DAVE OKRENT was a giant in his field. As an engineer and physicist, teacher and scholar, mentor and friend, he was steadfast in his desire for all of us—family, friends, and colleagues—to achieve our highest good, while at the same time he fought, unflinchingly, for the values he believed in.
Whether designing the earliest nuclear reactors for research, commercial, or military use, or developing and participating in the United States regulatory structure, and indeed worldwide, Dave’s guiding principle was the protection of the health and safety of the public and the environment. And as a scholar and teacher, he stood for regulation based on sound science, making the fields of safety and risk academic subjects. He always spoke in straightforward and simple, yet profound terms—grasping the broader implications of our questions, and indeed our work, far beyond what we were asking. Dave’s compelling statements at our first meetings with him—40 or more years ago—would change the course of our careers, as was true for so many others. His wisdom, piercing questions, and subtle wit will be missed!
David was born on April 19, 1922, in Passaic, New Jersey, the son of Abram and Gussie (née Pearlman) Okrent.
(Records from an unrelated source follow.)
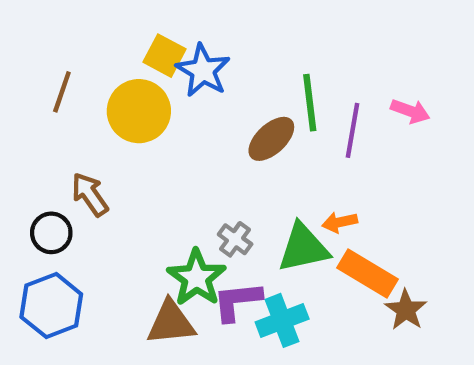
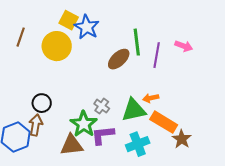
brown arrow: (90, 194) -> (36, 125), moved, turned 45
black circle: (51, 233) -> (42, 103), moved
cyan cross: (282, 320) -> (138, 144), moved

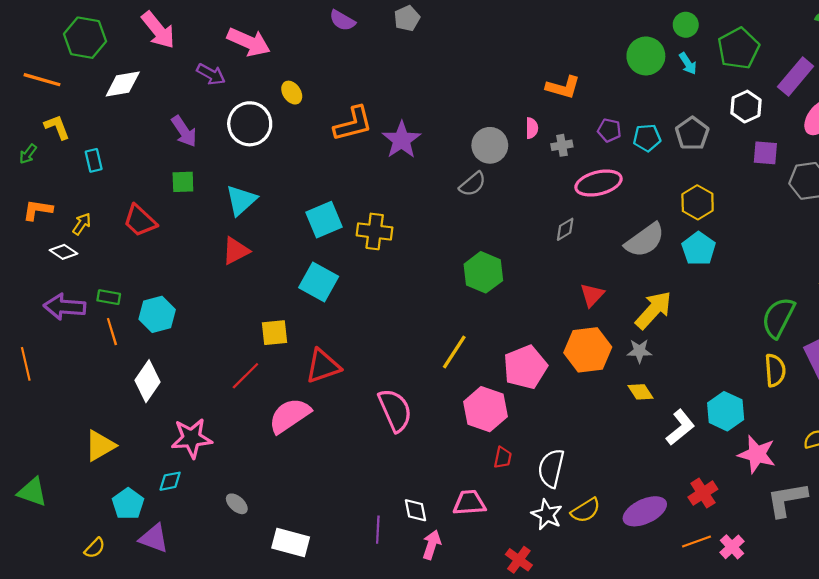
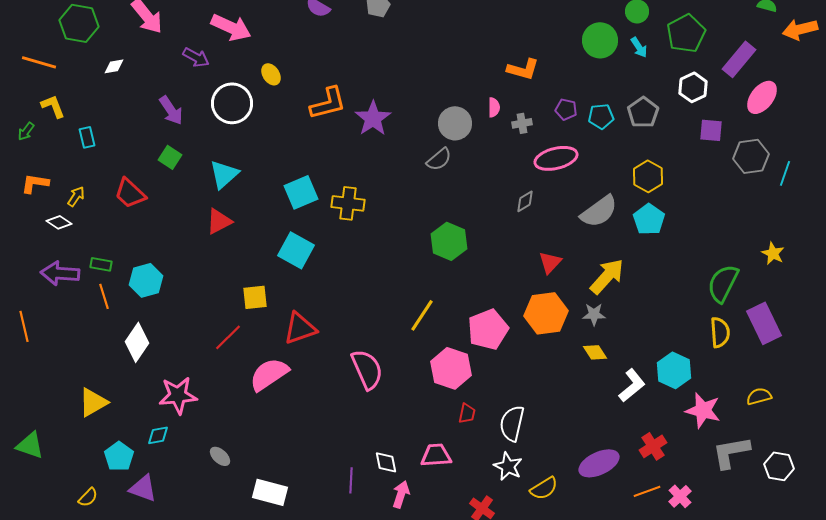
white diamond: (123, 84) -> (114, 66), size x0.6
green square: (183, 182) -> (170, 157), turned 35
yellow semicircle: (586, 510) -> (544, 488), moved

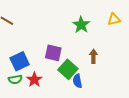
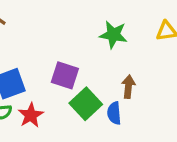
green star: (81, 25) -> (113, 35), turned -30
blue semicircle: (77, 81) -> (114, 113), moved

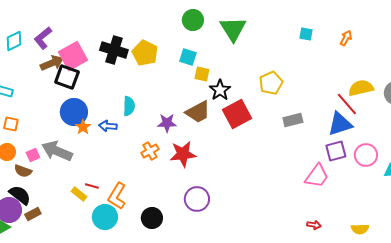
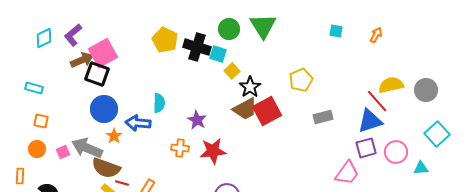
green circle: (193, 20) -> (229, 29), moved
black cross: (114, 50) -> (197, 47), moved
yellow pentagon: (145, 53) -> (165, 40), moved
yellow square: (202, 74) -> (232, 71), turned 35
brown trapezoid: (198, 112) -> (245, 109), moved
purple star: (167, 123) -> (197, 120), turned 30
blue arrow: (108, 126) -> (138, 123), size x1.4
orange star: (83, 127) -> (114, 136), moved
orange cross: (150, 151) -> (180, 148), turned 36
brown semicircle: (23, 171) -> (106, 168), moved, size x1.6

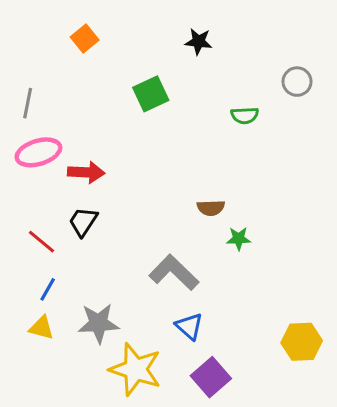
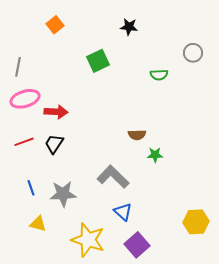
red line: (42, 242) -> (24, 142), moved, turned -60
blue line: (48, 289) -> (31, 188), turned -49
gray star: (98, 323) -> (63, 194), moved
yellow triangle: (42, 328) -> (38, 224), moved

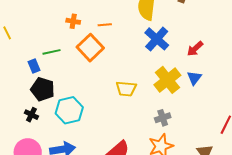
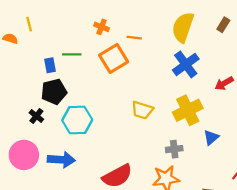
blue triangle: (194, 78) -> (211, 137), moved
black pentagon: (43, 89) -> (54, 92), turned 30

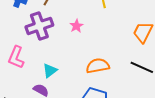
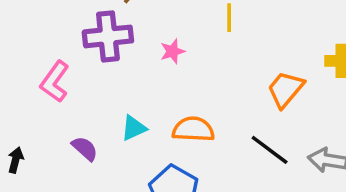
cyan triangle: (50, 70) -> (134, 128), moved

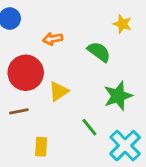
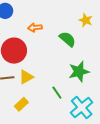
yellow triangle: (59, 91) -> (26, 77), moved
yellow rectangle: (41, 147) -> (21, 104), turned 40

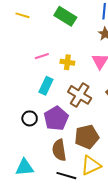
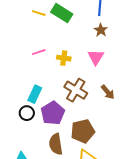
yellow line: (22, 15) -> (39, 13), moved
cyan rectangle: (46, 86) -> (35, 94), moved

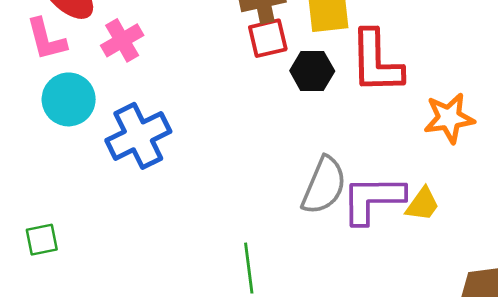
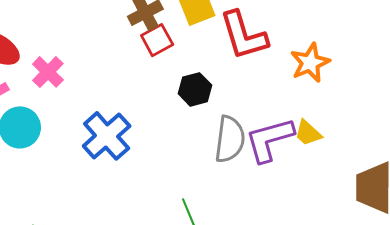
black hexagon: (312, 71) -> (195, 89), moved
blue cross: (138, 136) -> (107, 136), moved
yellow trapezoid: (422, 204) -> (308, 133), turned 112

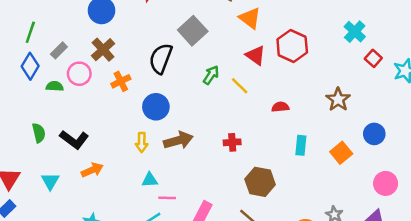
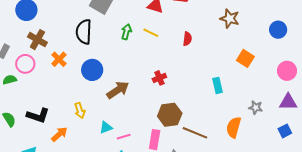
red semicircle: (280, 107) -> (187, 39), turned 120
blue circle: (374, 134) -> (278, 30), moved
yellow arrow: (142, 142) -> (80, 111), moved
cyan rectangle: (301, 145) -> (217, 85), moved
brown hexagon: (260, 182) -> (170, 115), moved

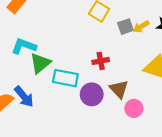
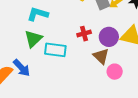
cyan L-shape: (24, 46) -> (38, 14), moved
purple circle: (92, 94) -> (109, 37), moved

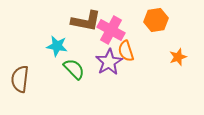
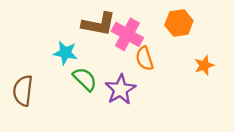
purple star: (109, 62) -> (120, 90), moved

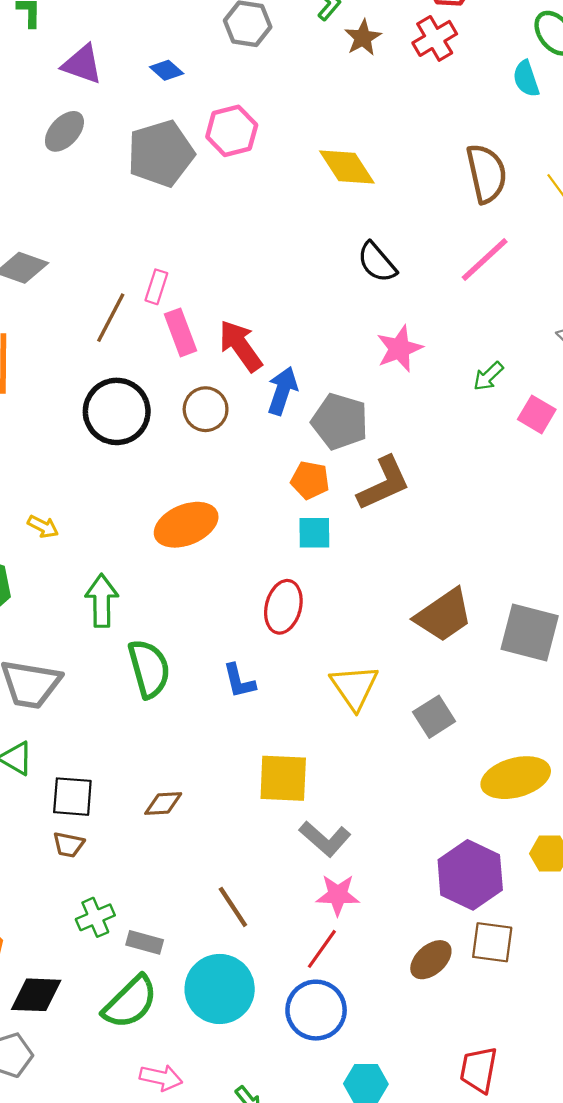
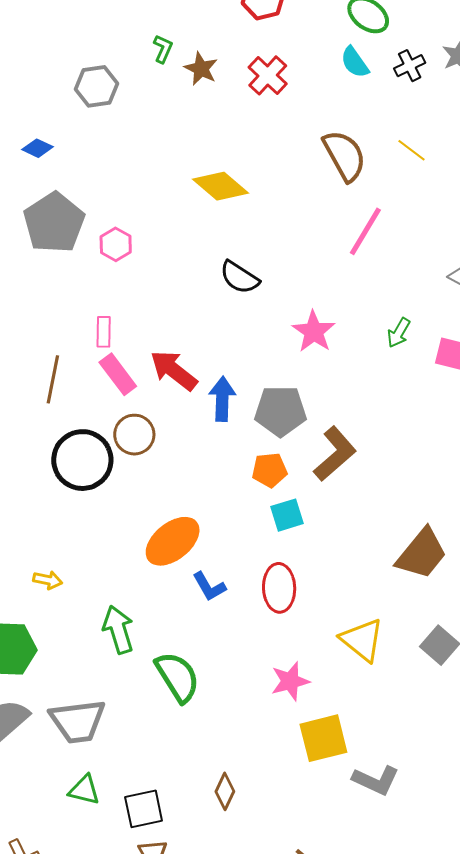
red cross: (435, 38) -> (268, 75), moved
pink hexagon: (232, 131) -> (116, 244), moved, size x0.7
black semicircle: (377, 262) -> (239, 277), moved
pink rectangle: (156, 287) -> (104, 332), moved
brown circle: (206, 409) -> (134, 435), moved
blue L-shape: (239, 681) -> (209, 587), moved
brown diamond: (163, 804) -> (225, 791), turned -45
pink star: (338, 895) -> (290, 681), moved

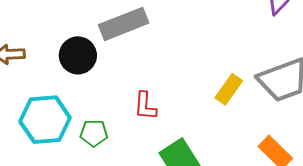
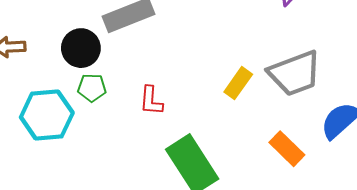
green pentagon: (94, 133) -> (92, 88), moved

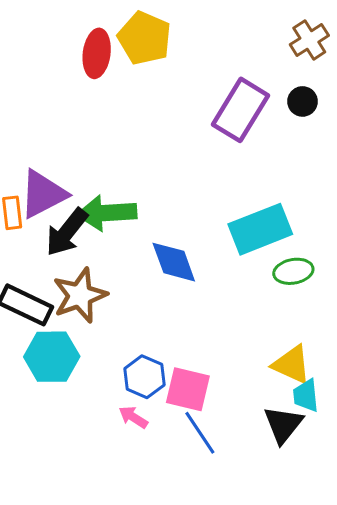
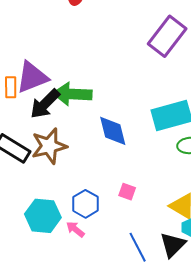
cyan hexagon: (52, 357) -> (43, 216), moved
pink square: (188, 389) -> (127, 192), moved, size x0.6
blue line: (200, 433) -> (138, 247), moved

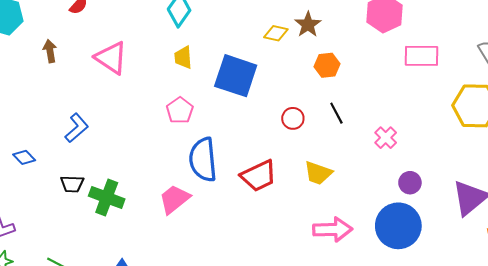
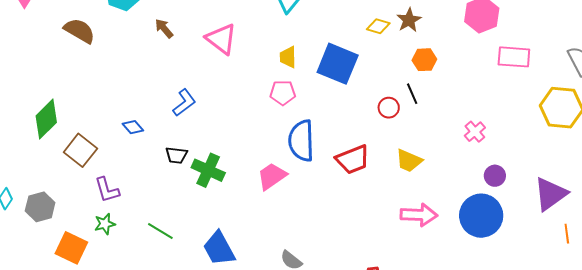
brown arrow: (50, 51) -> (164, 29), turned -35
yellow trapezoid: (183, 57) -> (288, 57), moved
pink pentagon: (180, 110) -> (283, 93), turned 30
black line: (336, 113) -> (412, 94), moved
After his graduation from the Stevens Institute of Technology in 1943, he was employed during the latter days of World War II at the National Advisory Committee on Aeronautics (NACA), where he concentrated his efforts on improving engine performance for allied aircraft. In 1946 he got a teaching fellowship at Harvard, where he received his doctorate in physics in 1951.
He began work as an associate physicist at Argonne National Laboratory in Illinois, working initially on the core of the first nuclear submarine, the USS Nautilus (SSN-571), and then on the core of the USS Seawolf (SSN-575), which was designed with a sodium-cooled fast reactor, saving 40 percent of the machinery space in the reactor compartment of the boat.
He then turned his attention to the more fundamental issue of fast reactor physics, design, and safety, coauthoring three primary works on fast reactor physics between 1960 and 1970: Fast Reactor Cross Sections: A Study Leading to a 16 Group Set (with Shimon Yiftah and Peter A. Moldauer; 1960), Computing Methods in Reactor Physics (with Charles Kelber; 1968), and Reactivity Coefficients in Large Fast Power Reactors (with Harry H. Hummel; 1970).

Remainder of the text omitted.